An economic comparison of payment coins, who is winning the race?

Commerce coins compared

Last week I created the Commerce Index as a means to measure a coin’s suitability for general commerce. In a nutshell it tracks the property of liquidity and low volatility.

Both consumers and merchants want a currency that is stable and has high enough liquidity at the exchanges such that converting into and out of that coin does not incur high fees.

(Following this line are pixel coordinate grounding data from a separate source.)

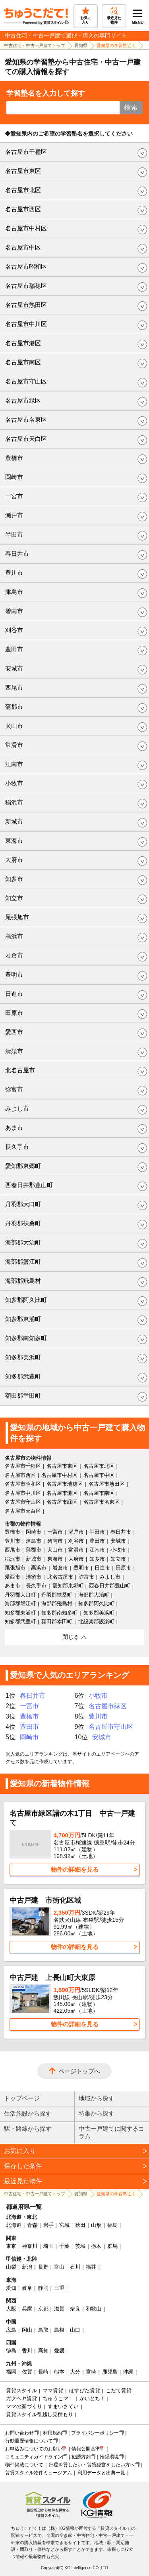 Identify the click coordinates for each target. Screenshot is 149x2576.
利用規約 (52, 2433)
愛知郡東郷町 (23, 1165)
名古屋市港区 (23, 343)
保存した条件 (23, 2166)
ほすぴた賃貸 (84, 2390)
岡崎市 (14, 477)
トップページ (22, 2098)
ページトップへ (79, 2071)
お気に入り (20, 2150)
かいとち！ (92, 2398)
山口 (75, 2330)
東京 (11, 2246)
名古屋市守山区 (26, 381)
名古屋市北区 (23, 190)
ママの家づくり (24, 2406)
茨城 (80, 2246)
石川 (75, 2267)
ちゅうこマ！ (58, 2398)
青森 (32, 2225)
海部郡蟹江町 (23, 1261)
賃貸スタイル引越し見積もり (39, 2414)
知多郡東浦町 (23, 1319)
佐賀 (27, 2372)
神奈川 (29, 2246)
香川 (27, 2351)
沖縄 (128, 2372)
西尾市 (14, 687)
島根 (59, 2330)
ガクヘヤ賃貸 (21, 2398)
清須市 (14, 1051)
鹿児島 (110, 2372)
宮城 (64, 2225)
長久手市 (17, 1146)
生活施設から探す (28, 2113)
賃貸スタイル (21, 2390)
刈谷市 (14, 630)
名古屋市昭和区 (26, 266)
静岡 (43, 2288)
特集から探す (96, 2113)
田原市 (14, 1012)
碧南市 (14, 611)
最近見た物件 (23, 2181)
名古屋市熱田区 (26, 304)
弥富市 (14, 1089)
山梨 (11, 2267)
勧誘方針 (81, 2457)
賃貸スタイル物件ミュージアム (38, 2473)
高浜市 (14, 936)
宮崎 (91, 2372)
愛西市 (14, 1031)
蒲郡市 (14, 706)
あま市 (14, 1127)
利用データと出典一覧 (101, 2473)
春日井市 (17, 553)
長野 (43, 2267)
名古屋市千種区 (26, 151)
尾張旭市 (17, 917)
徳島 (11, 2351)
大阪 (11, 2309)
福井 (91, 2267)
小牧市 (14, 783)
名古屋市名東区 (26, 419)
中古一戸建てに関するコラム (111, 2132)
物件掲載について (24, 2465)
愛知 (11, 2288)
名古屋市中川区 (26, 324)
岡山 (27, 2330)
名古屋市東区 (23, 170)
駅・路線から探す (28, 2128)
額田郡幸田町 (23, 1395)
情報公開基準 (86, 2449)
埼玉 (48, 2246)
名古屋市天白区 (26, 438)
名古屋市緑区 (23, 400)
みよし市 (17, 1108)
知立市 (14, 898)
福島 (112, 2225)
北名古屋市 (20, 1070)
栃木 (96, 2246)
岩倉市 (14, 955)
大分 (75, 2372)
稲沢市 (14, 802)
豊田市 (14, 649)
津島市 (14, 591)
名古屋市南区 (23, 362)
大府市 (14, 859)
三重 (59, 2288)
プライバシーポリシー (95, 2433)
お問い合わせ (19, 2433)
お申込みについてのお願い (33, 2449)
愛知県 (80, 45)
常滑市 (14, 744)
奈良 (75, 2309)
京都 (43, 2309)
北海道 (13, 2225)
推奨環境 (109, 2457)
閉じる (70, 1637)
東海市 (14, 840)
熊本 (59, 2372)
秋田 (80, 2225)
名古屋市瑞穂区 (26, 285)
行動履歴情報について (29, 2441)
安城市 (14, 668)
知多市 (14, 878)
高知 (43, 2351)
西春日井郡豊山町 (29, 1185)
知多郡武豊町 (23, 1376)
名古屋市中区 (23, 247)
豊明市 (14, 974)
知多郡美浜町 (23, 1357)
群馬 (112, 2246)
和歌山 (93, 2309)
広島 (11, 2330)
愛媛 (59, 2351)
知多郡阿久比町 (26, 1299)
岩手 (48, 2225)
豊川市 (14, 572)
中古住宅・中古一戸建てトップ (34, 45)
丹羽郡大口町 (23, 1204)
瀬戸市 (14, 515)
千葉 (64, 2246)
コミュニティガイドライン (33, 2457)
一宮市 (14, 496)
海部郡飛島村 (23, 1280)
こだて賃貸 (119, 2390)
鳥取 (43, 2330)
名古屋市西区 (23, 209)
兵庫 (27, 2309)
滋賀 (59, 2309)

This graph compares the Commerce Index of some more notable coins that are aiming for use in payments.

Here’s a quick summary:

  • Bitcoin unsurprisingly wins out with its huge head start, high traded volumes, and the lowest volatility of any crypto-currency. It’s making steady progress.
  • Ethereum was the big surprise, I had no idea it would grow so fast in suitability for general commerce. Ironically it was never intended for general commerce, but that’s probably why it’s progressing the quickest, more on this later.
  • Monero, the privacy coin with a bent toward the dark markets comes a very recent third, aided by its huge price pump of the last couple of months. The dark markets announcing acceptance of the coin spurred a speculator frenzy resulting in a 8x price increase and healthy bumps in liquidity.
  • Dash, the digital cash token with a blockchain governance and budget system has been a long time front runner now comes in fourth, pipped by Monero just recently.
  • Dogecoin, the token for tipping and good humour has been in a slow and steady long term decline.
  • ShadowCash is a relatively unknown privacy coin based on the ring signatures (like Monero) but using a fork of the Bitcoin source code. It was in decline for commerce properties until 2016 where it turned around with the announcement of its marketplace offering. The halo effect from Monero’s big price pump, gave it a boost, as all privacy coins have suddenly been trendy.

Conclusions

Our two front runners, are Bitcoin and Ethereum. Size and network effects are at play. This is the name of the game to achieve the economic properties needed.

Meanwhile the others aren’t catching up.

Payment coins take the features based approach. Sure they have great whizz-bang features like instant payments and fungibility, but these are just features and they can and are being added onto Bitcoin and Ethereum as layer-2 protocols as we speak.

The really hard work is gaining adoption. Consumers will not hold your coin to spend if it is volatile, merchants will not take your coin if there’s no consumers, and you coin will continue to be volatile unless there’s people in large numbers holding and using it. What you have is a chicken and egg problem.

Break the catch-22 you need a new reason for people to buy into your coin, and that’s where Ethereum gets it right. Ether is needed as fuel to run apps on its network, this fuels speculator demand and adoption.

So the irony is currencies not designed for payments may make they best payment coins. Kinda reminds me of my trip to Vanuatu. In the outer islands, far from modern developments and tourist traps, I saw lots of woven matts, I was told these were used as payment tokens.